Outros insumos produzidos no Brasil incluem petroquímicos, alumínio,
metais não-ferrosos, fertilizantes e cimento. Importantes produtos
manufaturados incluem veículos, aeronaves, equipamentos elétricos e
eletrônicos, têxteis, artigos de vestuário e calçados. Os Estados
Unidos, Alemanha, Holanda, Suíça, Japão, Reino Unido, França,
Argentina, México e Canadá são os maiores parceiros comerciais do
Brasil.
Ao entrar na última
década do século XX, o Brasil já estava entre as 10 maiores
economias do mundo.

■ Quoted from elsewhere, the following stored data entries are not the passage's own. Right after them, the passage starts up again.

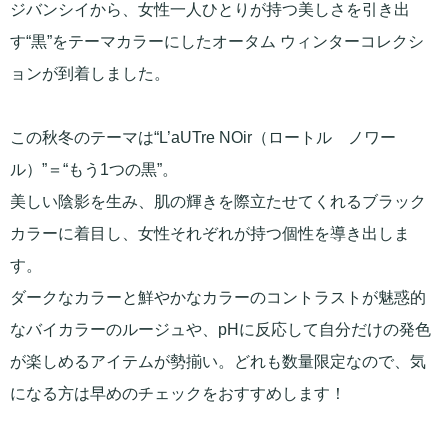
ジバンシイから、女性一人ひとりが持つ美しさを引き出
す“黒”をテーマカラーにしたオータム ウィンターコレクシ
ョンが到着しました。
この秋冬のテーマは“L’aUTre NOir（ロートル ノワー
ル）”＝“もう1つの黒”。
美しい陰影を生み、肌の輝きを際立たせてくれるブラック
カラーに着目し、女性それぞれが持つ個性を導き出しま
す。
ダークなカラーと鮮やかなカラーのコントラストが魅惑的
なバイカラーのルージュや、pHに反応して自分だけの発色
が楽しめるアイテムが勢揃い。どれも数量限定なので、気
になる方は早めのチェックをおすすめします！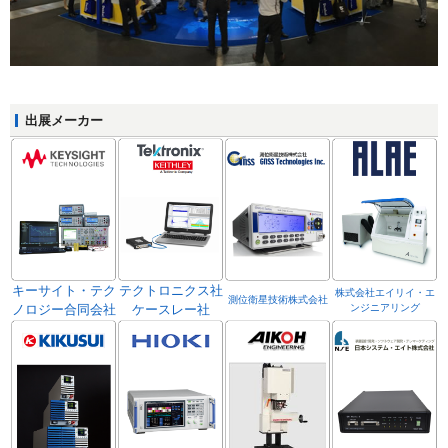
出展メーカー
キーサイト・テク
テクトロニクス社
株式会社エイリイ・エ
測位衛星技術株式会社
ノロジー合同会社
ケースレー社
ンジニアリング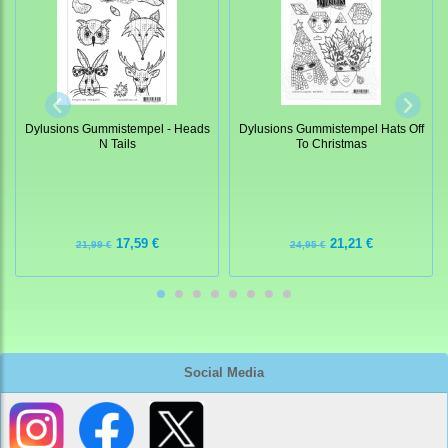
Dylusions Gummistempel - Heads
Dylusions Gummistempel Hats Off
N Tails
To Christmas
17,59 €
21,21 €
21,99 €
24,95 €
Social Media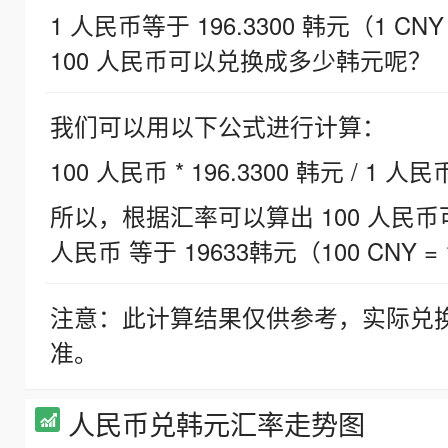
1 人民币等于 196.3300 韩元（1 CNY
100 人民币可以兑换成多少韩元呢？
我们可以用以下公式进行计算：
100 人民币 * 196.3300 韩元 / 1 人民
所以，根据汇率可以算出 100 人民币可兑
人民币 等于 19633韩元（100 CNY = 
注意：此计算结果仅供参考，实际兑
准。
人民币兑韩元汇率走势图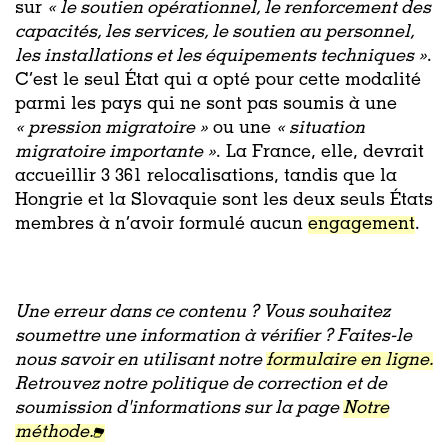
sur
« le soutien opérationnel, le renforcement des
capacités, les services, le soutien au personnel,
les installations et les équipements techniques »
.
C’est le seul État qui a opté pour cette modalité
parmi les pays qui ne sont pas soumis à une
«
pression migratoire »
ou une
« situation
migratoire importante »
. La France, elle, devrait
accueillir 3 361 relocalisations, tandis que la
Hongrie et la Slovaquie sont les deux seuls États
membres à n’avoir formulé aucun
engagement
.
Une erreur dans ce contenu ? Vous souhaitez
soumettre une information à vérifier ? Faites-le
nous savoir en utilisant notre
formulaire en ligne.
Retrouvez notre politique de correction et de
soumission d'informations sur la page
Notre
méthode.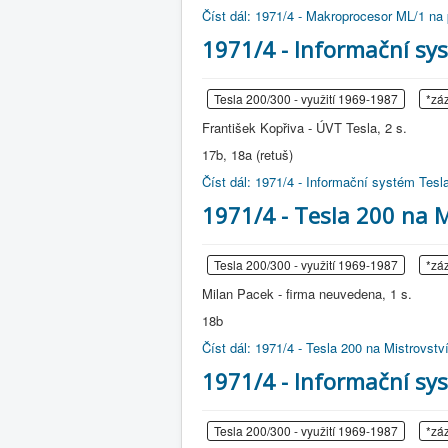
Číst dál: 1971/4 - Makroprocesor ML/1 na 
1971/4 - Informační s
Tesla 200/300 - využití 1969-1987
*zá
František Kopřiva - ÚVT Tesla, 2 s.
17b, 18a (retuš)
Číst dál: 1971/4 - Informační systém T
1971/4 - Tesla 200 na M
Tesla 200/300 - využití 1969-1987
*zá
Milan Pacek - firma neuvedena, 1 s.
18b
Číst dál: 1971/4 - Tesla 200 na Mistrovstv
1971/4 - Informační sy
Tesla 200/300 - využití 1969-1987
*zá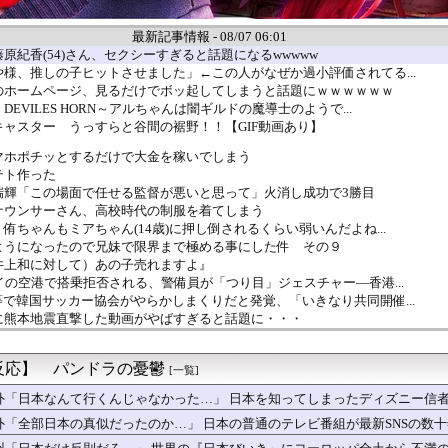
最新記事情報 - 08/07 06:01
原紀香(54)さん、セクシーすぎると話題になるwwwww
様、推しの子ヒットさせました」←この人がなぜか過小評価されてる...
のホームページ、見るだけでボッ起してしまうと話題にｗｗｗｗｗｗ
EVILES HORN～アルちゃんは闇ギルドの魔導士のようで...
ャスター うっすらと谷間の裾野！！【GIF動画あり】
マホポチッとするだけで大金を稼いでしまう
テト作った
瑞輝「この場面で任せる監督が悪いと思って」火消し成功で3勝目
ナウンサーさん、高校時代の制服を着てしまう
侑ちゃんもミアちゃん(14歳)に押し倒されるくらい弱いんだよね...
ようになったので兄妹で限界まで極める事にした件 その９
井上和に対して）あの子売れますよ』
イの空港で搭乗拒否される、警備員が「つり目」ジェスチャー―香港...
で韓国サッカー協会がやらかしまくりだと発覚、「いきなり共同開催...
に熊本地震直撃した動画がやばすぎると話題に・・・
カツ食べて来たんだけど
洋艦隊、日本海やオホーツク海で軍事演習開始…ウクライナ支援続け...
反応】 パンドラの憂鬱
「レアレンス」シリーズが強すぎると話題に【アプグレも約束】
[一覧]
し】「女性だけ処罰」は不公平？ 買う男性も罰するべき 上野千鶴...
外「日本なんて行くんじゃなかった…」 日本を知ってしまったディズニー信
さん、イケメンにするメス顔がこれｗｗｗwｗｗｗｗｗｗｗｗ❤
外「全部日本の真似だったのか…」 日本の普通のテレビ番組が最新SNSの数
定食1500円ｗｗｗｗｗｗｗｗｗｗｗｗｗｗｗｗｗｗｗ
ビで水着JK♡♡♡♡♡♡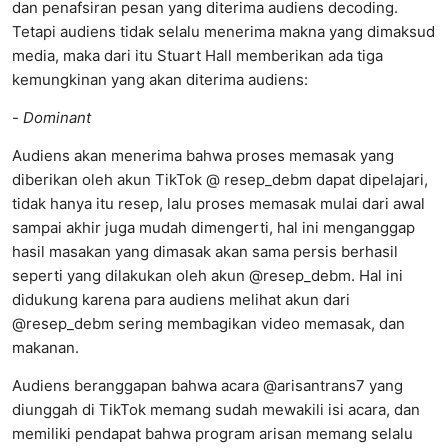
dan penafsiran pesan yang diterima audiens decoding.
Tetapi audiens tidak selalu menerima makna yang dimaksud
media, maka dari itu Stuart Hall memberikan ada tiga
kemungkinan yang akan diterima audiens:
-
Dominant
Audiens akan menerima bahwa proses memasak yang
diberikan oleh akun TikTok @ resep_debm dapat dipelajari,
tidak hanya itu resep, lalu proses memasak mulai dari awal
sampai akhir juga mudah dimengerti, hal ini menganggap
hasil masakan yang dimasak akan sama persis berhasil
seperti yang dilakukan oleh akun @resep_debm. Hal ini
didukung karena para audiens melihat akun dari
@resep_debm sering membagikan video memasak, dan
makanan.
Audiens beranggapan bahwa acara @arisantrans7 yang
diunggah di TikTok memang sudah mewakili isi acara, dan
memiliki pendapat bahwa program arisan memang selalu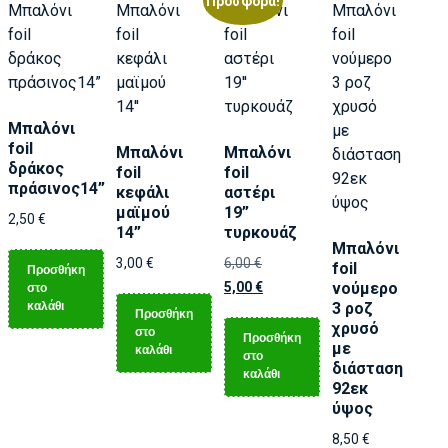
Προσφορά!
Μπαλόνι
foil
Μπαλόνι
Μπαλόνι
δράκος
foil
foil
πράσινος14”
κεφάλι
αστέρι
μαϊμού
19”
2,50
€
14”
τυρκουάζ
Μπαλόνι
3,00
€
6,00
€
foil
Προσθήκη
5,00
€
νούμερο
στο
καλάθι
3 ροζ
Προσθήκη
χρυσό
στο
Προσθήκη
με
καλάθι
στο
διάσταση
καλάθι
92εκ
ύψος
8,50
€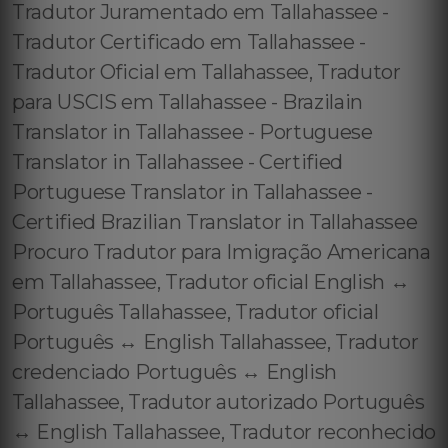
Tradutor Juramentado em Tallahassee -
Tradutor Certificado em Tallahassee -
Tradutor Oficial em Tallahassee, Tradutor
para USCIS em Tallahassee - Brazilain
Translator in Tallahassee - Portuguese
Translator in Tallahassee - Certified
Portuguese Translator in Tallahassee -
Certified Brazilian Translator in Tallahassee
Procuro Tradutor para Imigração Americana
em Tallahassee, Tradutor oficial English ↔️
Português Tallahassee, Tradutor oficial
Português ↔️ English Tallahassee, Tradutor
credenciado Português ↔️ English
Tallahassee, Tradutor autorizado Português
↔️ English Tallahassee, Tradutor reconhecido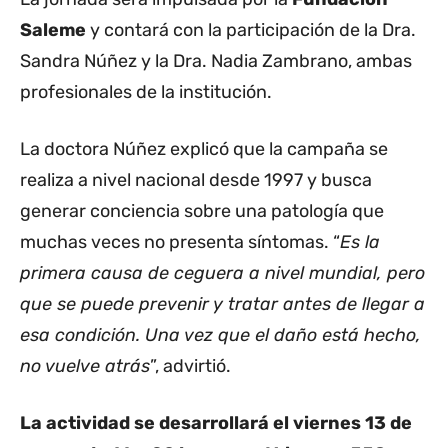
Saleme
y contará con la participación de la Dra.
Sandra Núñez y la Dra. Nadia Zambrano, ambas
profesionales de la institución.
La doctora Núñez explicó que la campaña se
realiza a nivel nacional desde 1997 y busca
generar conciencia sobre una patología que
muchas veces no presenta síntomas. “
Es la
primera causa de ceguera a nivel mundial, pero
que se puede prevenir y tratar antes de llegar a
esa condición. Una vez que el daño está hecho,
no vuelve atrás
”, advirtió.
La actividad se desarrollará el viernes 13 de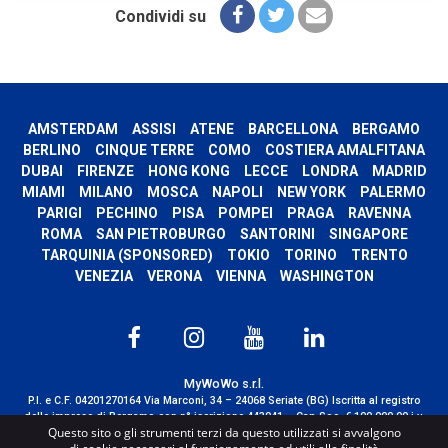
Condividi su
AMSTERDAM
ASSISI
ATENE
BARCELLONA
BERGAMO
BERLINO
CINQUE TERRE
COMO
COSTIERA AMALFITANA
DUBAI
FIRENZE
HONG KONG
LECCE
LONDRA
MADRID
MIAMI
MILANO
MOSCA
NAPOLI
NEW YORK
PALERMO
PARIGI
PECHINO
PISA
POMPEI
PRAGA
RAVENNA
ROMA
SAN PIETROBURGO
SANTORINI
SINGAPORE
TARQUINIA (SPONSORED)
TOKIO
TORINO
TRENTO
VENEZIA
VERONA
VIENNA
WASHINGTON
MyWoWo s.r.l.
P.I. e C.F. 04201270164 Via Marconi, 34 – 24068 Seriate (BG) Iscritta al registro
delle imprese di Bergamo con n° iscrizione 443941 – Cap.Soc. € 100.000,00 i.v.
Questo sito o gli strumenti terzi da questo utilizzati si avvalgono
TERMS AND CONDITIONS
-
CREDITS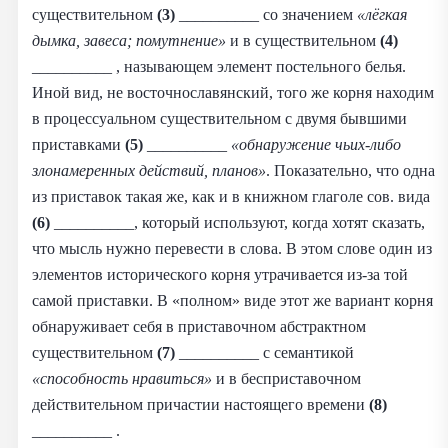
существительном
(3)
__________ со значением
«лёгкая
дымка, завеса; помутнение»
и в существительном
(4)
__________ , называющем элемент постельного белья.
Иной вид, не восточнославянский, того же корня находим
в процессуальном существительном с двумя бывшими
приставками
(5)
__________
«обнаружение чьих-либо
злонамеренных действий, планов»
. Показательно, что одна
из приставок такая же, как и в книжном глаголе сов. вида
(6)
__________, который используют, когда хотят сказать,
что мысль нужно перевести в слова. В этом слове один из
элементов исторического корня утрачивается из-за той
самой приставки. В «полном» виде этот же вариант корня
обнаруживает себя в приставочном абстрактном
существительном
(7)
__________ с семантикой
«способность нравиться»
и в бесприставочном
действительном причастии настоящего времени
(8)
__________ .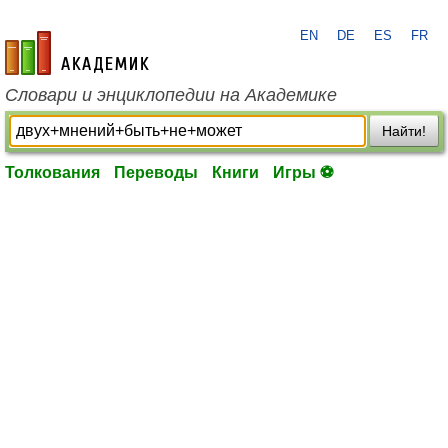
EN
DE
ES
FR
academic.ru
Словари и энциклопедии на Академике
Найти!
Толкования
Переводы
Книги
Игры ⚽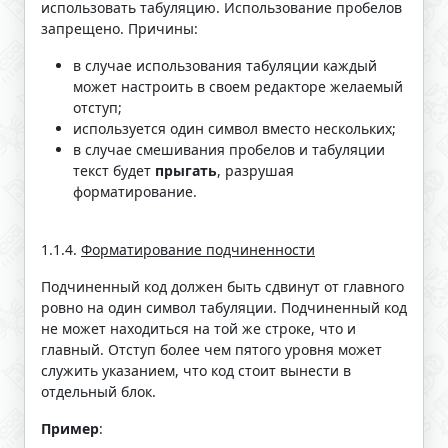
использовать табуляцию. Использование пробелов
запрещено. Причины:
в случае использования табуляции каждый
может настроить в своем редакторе желаемый
отступ;
используется один символ вместо нескольких;
в случае смешивания пробелов и табуляции
текст будет
прыгать
, разрушая
форматирование.
1.1.4.
Форматирование подчиненности
Подчиненный код должен быть сдвинут от главного
ровно на один символ табуляции. Подчиненный код
не может находиться на той же строке, что и
главный. Отступ более чем пятого уровня может
служить указанием, что код стоит вынести в
отдельный блок.
Пример
: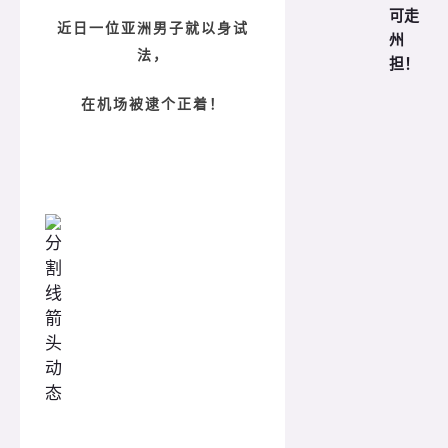
可走
近日一位亚洲男子就以身试
州
法，
担！
在机场被逮个正着！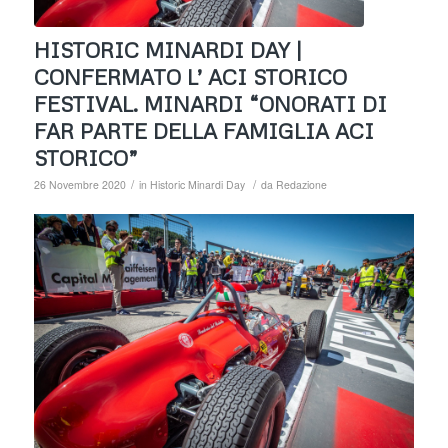
HISTORIC MINARDI DAY |
CONFERMATO L’ ACI STORICO
FESTIVAL. MINARDI “ONORATI DI
FAR PARTE DELLA FAMIGLIA ACI
STORICO”
/
/
26 Novembre 2020
in
Historic Minardi Day
da
Redazione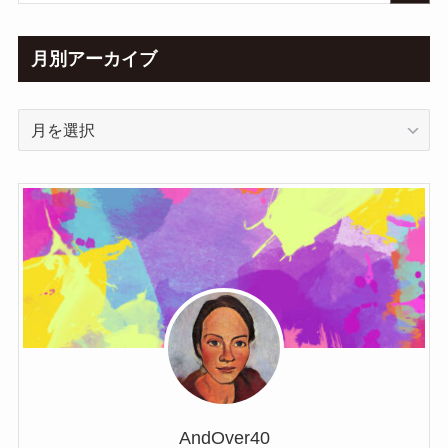
月別アーカイブ
月
別
ア
ー
カ
イ
ブ
AndOver40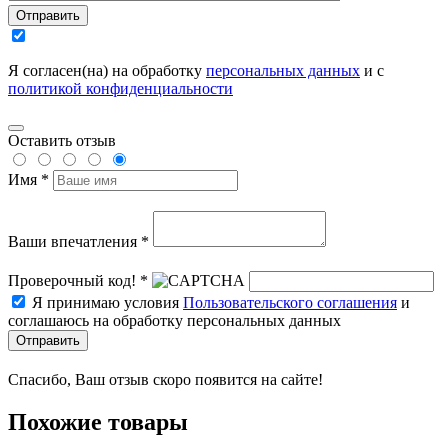
Отправить
Я согласен(на) на обработку
персональных данных
и с
политикой конфиденциальности
Оставить отзыв
Имя *
Ваши впечатления *
Проверочный код! *
Я принимаю условия
Пользовательского соглашения
и
соглашаюсь на обработку персональных данных
Отправить
Спасибо, Ваш отзыв скоро появится на сайте!
Похожие товары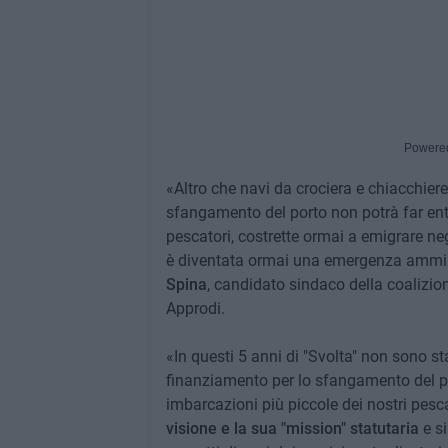
Powere
«Altro che navi da crociera e chiacchiere 
sfangamento del porto non potrà far entr
pescatori, costrette ormai a emigrare negli
è diventata ormai una emergenza ammini
Spina
, candidato sindaco della coalizion
Approdi.
«In questi 5 anni di "Svolta" non sono stat
finanziamento per lo sfangamento del por
imbarcazioni più piccole dei nostri pesca
visione e la sua "mission" statutaria
e si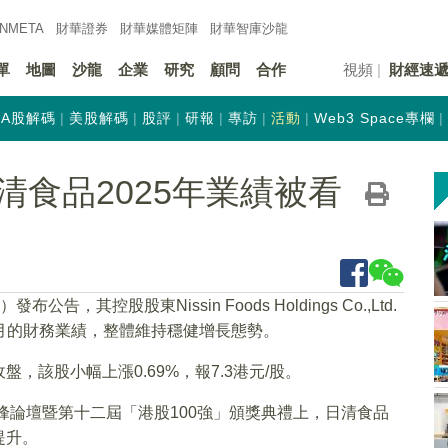
INMETA
財華證券
財華
媒體矩陣
財華
智庫沙龍
單
地圖
沙龍
企業
研究
顧問
合作
視頻
財經速
A股解碼
美股解碼
股評
研報
專訪
活動
Web3 Space專欄
食品2025年業績被看
）發布公告，其控股股東Nissin Foods Holdings Co.,Ltd.
9個月的財務業績，整體維持穩健增長態勢。
該股小幅上漲0.69%，報7.3港元/股。
峰論壇暨第十二屆「港股100強」頒獎典禮上，日清食品
提升。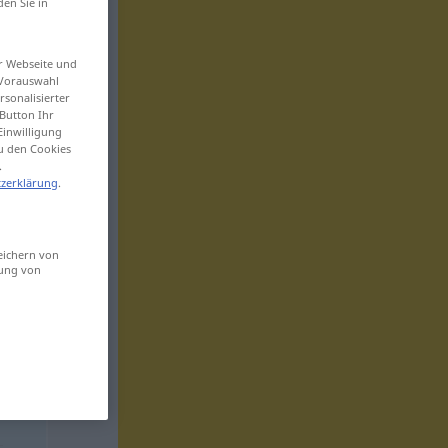
den Sie in
er Webseite und
 Vorauswahl
sonalisierter
Button Ihr
Einwilligung
zu den Cookies
.
zerklärung
.
eichern von
sung von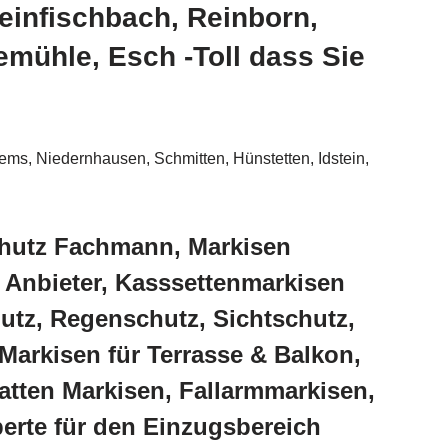
einfischbach, Reinborn,
mühle, Esch -Toll dass Sie
dems, Niedernhausen, Schmitten, Hünstetten, Idstein,
chutz Fachmann, Markisen
 Anbieter, Kasssettenmarkisen
utz, Regenschutz, Sichtschutz,
arkisen für Terrasse & Balkon,
tten Markisen, Fallarmmarkisen,
erte für den Einzugsbereich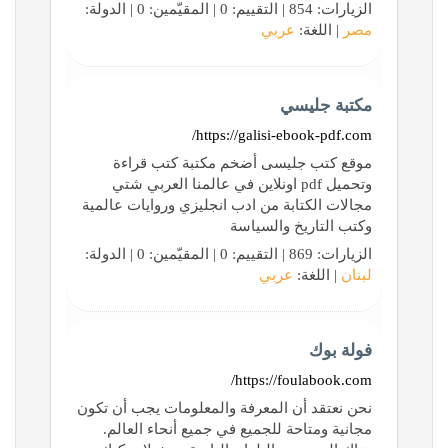
الزيارات: 854 | التقييم: 0 | المقيّمين: 0 | الدولة:
مصر
| اللغة:
عربي
مكتبة جليسي
https://galisi-ebook-pdf.com/
موقع كتب جليسى أضخم مكتبة كتب قراءة
وتحميل pdf اونلاين في عالمنا العربي شتي
مجالات الكتابة من ادب انجليزي وروايات عالمية
وكتب التاريخ والسياسة
الزيارات: 869 | التقييم: 0 | المقيّمين: 0 | الدولة:
لبنان
| اللغة:
عربي
فولة بوك
https://foulabook.com/
نحن نعتقد أن المعرفة والمعلومات يجب أن تكون
مجانية ومتاحة للجميع في جميع أنحاء العالم.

As exportações representam 10% de seu PIB; a
indústria soma cerca de 34%, um padrão encontrado em alguns países
desenvolvidos. Em 1999, a força de trabalho estimada no Brasil foi
de 70 milhões de pessoas. O setor de serviços responde por 39% da
força de trabalho, a agricultura por 5,4% e a indústria por 24%. O
comércio emprega 19,4% da força de trabalho do país, enquanto a
construção civil absorve cerca de 6% desse total.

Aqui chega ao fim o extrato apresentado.